Following statements from a quiz all are true, which can give a better understanding of the memory model of GPU:
- All threads from a block can access the same variable in that thread block's shared memory.
- Threads from two different blocks can access the same variable in global memory.
- Threads from different thread blocks have their own copy of local varaibles in local memory.
- Threads from the same thread block have their own copy of local variables in local memory.
The following figure can give a good idea of memory model in CUDA programming.
As it is evident from this memory model, threads can access each other's results throguh shared and global memory, and in this way they can work (or talk) together. But, what happens if a thread reads a result before another one writes? So, there is needed a way of synchronization!
The simplest form of synchronization is using "barriers". A barrier is a point in the program where threads stop and wait, and when all threads have reached the barrier, they can proceed. The following snippet shows the need for barriers. The source code can be found here.
int idx = threadIdx.x;
int r1, r2, res_diff;
__shared__ int arr[512];
arr[idx] = idx;
printf("A: Thread %5d, value %5d\n", idx, arr[idx]);
__syncthreads();
r1 = arr[idx];
if (idx < 511) {
int temp = arr[idx + 1];
__syncthreads();
arr[idx] = temp;
}
r2 = arr[idx];
res_diff = r2 - r1;
printf("B: Thread %5d, value %5d, diff=%5d\n", idx, arr[idx], res_diff);
}
int main()
{
aKernel<<<1, 512>>> ();
return 0;
}But, if no barriers were used the result would be random like what is shown in the following figure which is the output of this source code in which no __syncthreads() instruction is used.
Note that syncthreads() is used just for synchronization of threads in a thread block.
It is recommended to do some experiments in theses phase as this tutorial continues because the best way of learning these things is by doing them. Also, try to change the provided source codes. Any commnets, or suggestions are well appreciated.
The high-level strategy for writing efficient programs with CUDA is to maximize arithmetic intensity. It means to maximize compute operations per thread, and minimize time spent on memory accesses per thread.
One of the ways to minimize time spent on memory is to move frequently-accessed data to fast memory. It is considered that local memory (Registers or L1 cache) is faster than shared memory, and they both together are much faster than global memory.
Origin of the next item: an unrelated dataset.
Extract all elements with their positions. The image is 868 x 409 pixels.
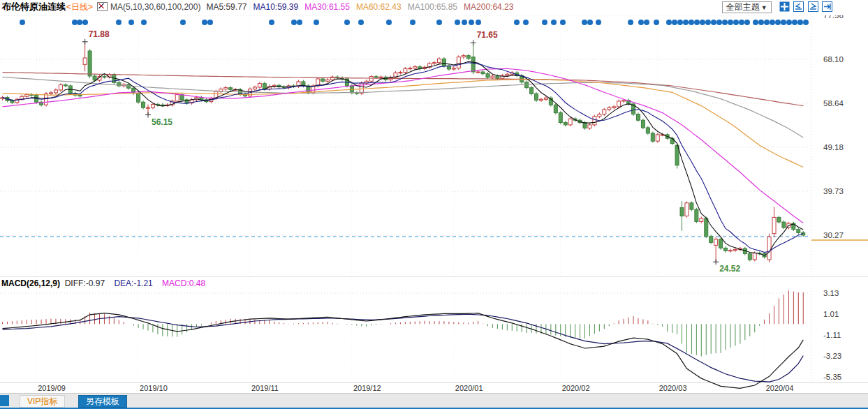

The following snippets shows how variables are stored locally or globally.
__global__ void use_local_memory_GPU(float in) {
float f; // variable "f" is in local memory and private to each thread
f = in; // parameter "in" is in local memory and private to each thread
}
int main(int argc, char **argv) {
use_local_memory_GPU<<<1, 128>>>(2.0f);
}__global__ void use_global_memory_GPU(float *arr) {
arr[threadIdx.x] 2.0f * (float) threadIdx.x;
}
int main(int argc, char **argv) {
float h_arr[128]; // h stands for host CPU
float *d_arr; // d stands for Device GPU
// allocating global memory on the device, placing the result in "d_arr"
cudaMalloc((void **) &d_arr, sizeof(float) * 128);
// copying from CPU's memory to GPU's memory
cudaMemcpy((void *) d_arr, (void *) h_arr, sizeof(float) * 128, cudaMemcpyHostToDevice);
// launching a kernel with 1 block of 128 threads
use_global_memory_GPU<<<1, 128>>>(d_arr);
// copying from GPU's memory to CPU's memory
cudaMemcpy((void *) h_arr, (void *) d_arr, sizeof(float) * 128, cudaMemcpyDeviceToHost);
return 0;
}In the following example, it is shown how variables are stored on GPU's shared memory. This memory is shared by all threads of a thread block (TB). Earlier in the barrier example, it is shown how a variable is stored in shared memory by using shared tag.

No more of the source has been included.